Specific  and Latent  Heat Capacity

Suppose that several objects composed of different materials are heated in the same manner. Will the objects warm up at equal rates? The answer: most likely not. Different materials would warm up at different rates because each material has its own specific heat capacity.

The specific heat capacity refers to the amount of heat required to cause a unit of mass (say a gram or a kilogram) to change its temperature by 1°C. Specific heat capacities of various materials are often given in Joules/kilogram/Kelvin (J/kg/K). More commonly used units are J/g/°C.

The specific heat capacity of solid aluminum (0.904 J/g/°C) is different than the specific heat capacity of solid iron (0.449 J/g/°C). This means that it would require more heat to increase the temperature of a given mass of aluminum by 1°C compared to the amount of heat required to increase the temperature of the same mass of iron by 1°C. In fact, it would take about twice as much heat to increase the temperature of a sample of a given  amount of aluminum compared to the same temperature change of the same amount of iron. This is because the specific heat capacity of aluminum is nearly twice the value of iron.

Latent heat (also known as latent energy, or as Heat of Transformation) is energy released or absorbed, by a body or a thermodynamic system, during a constant-temperature process — usually a first-order phase transition. Latent heat can be understood as energy in hidden form which is supplied or extracted to change the state of a substance without changing its temperature. Examples are latent heat of fusion and latent heat of vaporization involved in phase changes, i.e. a substance condensing or vaporizing at a specified temperature and pressure. In contrast to latent heat, sensible heat is energy transferred as heat, with a resultant temperature change in a body.

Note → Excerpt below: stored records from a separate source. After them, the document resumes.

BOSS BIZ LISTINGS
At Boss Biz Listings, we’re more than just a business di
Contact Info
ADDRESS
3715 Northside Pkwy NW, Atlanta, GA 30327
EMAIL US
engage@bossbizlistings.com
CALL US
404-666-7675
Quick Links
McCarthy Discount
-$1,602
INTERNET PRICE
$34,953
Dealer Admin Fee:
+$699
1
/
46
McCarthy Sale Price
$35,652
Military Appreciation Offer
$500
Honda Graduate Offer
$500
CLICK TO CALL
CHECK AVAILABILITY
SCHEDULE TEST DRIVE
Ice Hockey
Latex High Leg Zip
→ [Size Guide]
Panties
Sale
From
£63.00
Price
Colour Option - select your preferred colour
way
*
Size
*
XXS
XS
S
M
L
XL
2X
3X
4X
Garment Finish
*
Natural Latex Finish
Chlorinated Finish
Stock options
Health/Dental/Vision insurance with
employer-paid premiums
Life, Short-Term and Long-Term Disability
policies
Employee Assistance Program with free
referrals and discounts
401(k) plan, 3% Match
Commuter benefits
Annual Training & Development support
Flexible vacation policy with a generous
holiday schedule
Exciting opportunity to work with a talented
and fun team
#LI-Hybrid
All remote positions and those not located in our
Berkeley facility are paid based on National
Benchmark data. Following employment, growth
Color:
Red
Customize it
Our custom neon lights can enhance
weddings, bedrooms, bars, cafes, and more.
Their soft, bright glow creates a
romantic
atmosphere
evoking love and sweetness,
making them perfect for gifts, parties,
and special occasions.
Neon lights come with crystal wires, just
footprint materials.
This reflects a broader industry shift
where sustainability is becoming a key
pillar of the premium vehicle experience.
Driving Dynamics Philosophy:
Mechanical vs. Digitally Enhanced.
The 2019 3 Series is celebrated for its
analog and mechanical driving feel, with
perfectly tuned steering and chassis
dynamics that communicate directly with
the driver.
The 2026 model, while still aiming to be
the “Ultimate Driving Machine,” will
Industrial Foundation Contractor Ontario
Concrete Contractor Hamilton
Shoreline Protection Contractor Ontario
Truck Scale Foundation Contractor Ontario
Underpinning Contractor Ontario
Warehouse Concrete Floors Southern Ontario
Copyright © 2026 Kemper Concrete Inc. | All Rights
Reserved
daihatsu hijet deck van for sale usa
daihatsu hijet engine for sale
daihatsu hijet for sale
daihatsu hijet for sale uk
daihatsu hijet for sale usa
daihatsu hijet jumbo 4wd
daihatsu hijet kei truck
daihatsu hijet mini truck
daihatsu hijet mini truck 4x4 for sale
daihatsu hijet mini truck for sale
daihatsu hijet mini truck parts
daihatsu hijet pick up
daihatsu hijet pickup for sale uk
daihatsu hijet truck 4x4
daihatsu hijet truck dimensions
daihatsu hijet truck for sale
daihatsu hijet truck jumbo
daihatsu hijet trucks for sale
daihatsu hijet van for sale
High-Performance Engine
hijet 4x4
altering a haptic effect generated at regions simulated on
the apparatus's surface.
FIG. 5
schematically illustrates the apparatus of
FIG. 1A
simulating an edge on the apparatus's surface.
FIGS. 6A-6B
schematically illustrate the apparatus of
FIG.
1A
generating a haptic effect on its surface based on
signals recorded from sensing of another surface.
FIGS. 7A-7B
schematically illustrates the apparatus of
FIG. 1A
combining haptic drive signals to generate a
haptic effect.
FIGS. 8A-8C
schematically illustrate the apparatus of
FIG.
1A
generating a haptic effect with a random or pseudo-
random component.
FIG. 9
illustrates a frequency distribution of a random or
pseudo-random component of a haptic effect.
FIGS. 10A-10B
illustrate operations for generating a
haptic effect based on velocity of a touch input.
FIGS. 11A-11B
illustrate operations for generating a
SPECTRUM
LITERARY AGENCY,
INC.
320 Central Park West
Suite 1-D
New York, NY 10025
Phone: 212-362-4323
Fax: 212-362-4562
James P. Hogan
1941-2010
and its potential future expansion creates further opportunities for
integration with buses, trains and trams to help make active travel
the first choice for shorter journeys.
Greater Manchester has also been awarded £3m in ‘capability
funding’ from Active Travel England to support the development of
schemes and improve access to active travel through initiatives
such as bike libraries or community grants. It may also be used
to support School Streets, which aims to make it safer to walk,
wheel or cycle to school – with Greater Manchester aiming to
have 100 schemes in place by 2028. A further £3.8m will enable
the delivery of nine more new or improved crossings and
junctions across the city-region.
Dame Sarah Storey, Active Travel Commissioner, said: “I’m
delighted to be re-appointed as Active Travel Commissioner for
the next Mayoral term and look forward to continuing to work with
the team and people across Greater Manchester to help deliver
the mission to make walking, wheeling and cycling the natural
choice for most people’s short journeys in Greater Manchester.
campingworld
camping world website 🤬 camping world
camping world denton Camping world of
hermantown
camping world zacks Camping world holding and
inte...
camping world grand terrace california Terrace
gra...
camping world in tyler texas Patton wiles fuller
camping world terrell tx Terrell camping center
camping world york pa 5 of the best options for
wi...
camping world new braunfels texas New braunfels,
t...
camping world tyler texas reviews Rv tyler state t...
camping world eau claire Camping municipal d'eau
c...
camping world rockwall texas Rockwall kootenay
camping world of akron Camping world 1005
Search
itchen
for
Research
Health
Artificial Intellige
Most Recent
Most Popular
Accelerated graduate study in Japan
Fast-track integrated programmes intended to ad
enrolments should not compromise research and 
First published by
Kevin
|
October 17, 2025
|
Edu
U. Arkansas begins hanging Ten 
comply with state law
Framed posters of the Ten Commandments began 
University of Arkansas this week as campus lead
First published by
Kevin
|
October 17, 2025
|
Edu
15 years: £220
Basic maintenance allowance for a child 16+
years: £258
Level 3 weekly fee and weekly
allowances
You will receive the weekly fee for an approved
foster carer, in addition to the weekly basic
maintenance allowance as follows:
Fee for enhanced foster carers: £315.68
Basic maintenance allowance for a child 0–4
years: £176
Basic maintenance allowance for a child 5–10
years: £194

The energy required for a particular change in temperature is given by the specific heat capacity.The energy required for a particular change in state is given by the specific latent heat
Heat capacities are listed on a per gram or per kilogram basis. Occasionally, the value is listed on a per mole basis, in which case it is called the molar heat capacity. The fact that they are listed on a per amount basis is an indication that the quantity of heat required to raise the temperature of a substance depends on how much substance there is.

 Water boils at 100°C at sea level and at slightly lowered temperatures at higher elevations. To bring a pot of water to a boil, its temperature must first be raised to 100°C. This temperature change is achieved by the absorption of heat from the stove burner. One quickly notices that it takes considerably more time to bring a full pot of water to a boil than to bring a half-full of water to a boil. This is because the full pot of water must absorb more heat to result in the same temperature change. In fact, it requires twice as much heat to cause the same temperature change in twice the mass of water.

When that energy is transferred to other objects of different temperatures, we refer to transferred energy as heat or thermal energy.

 Relating the Quantity of Heat to the Temperature Change

Specific heat capacities provide a means of mathematically relating the amount of thermal energy gained (or lost) by a sample of any substance to the sample’s mass and its resulting temperature change. The relationship between these four quantities is often expressed by the following equation.

Q = m•C•ΔT

where Q is the quantity of heat transferred to or from the object, m is the mass of the object, C is the specific heat capacity of the material the object is composed of, and ΔT is the resulting temperature change of the object.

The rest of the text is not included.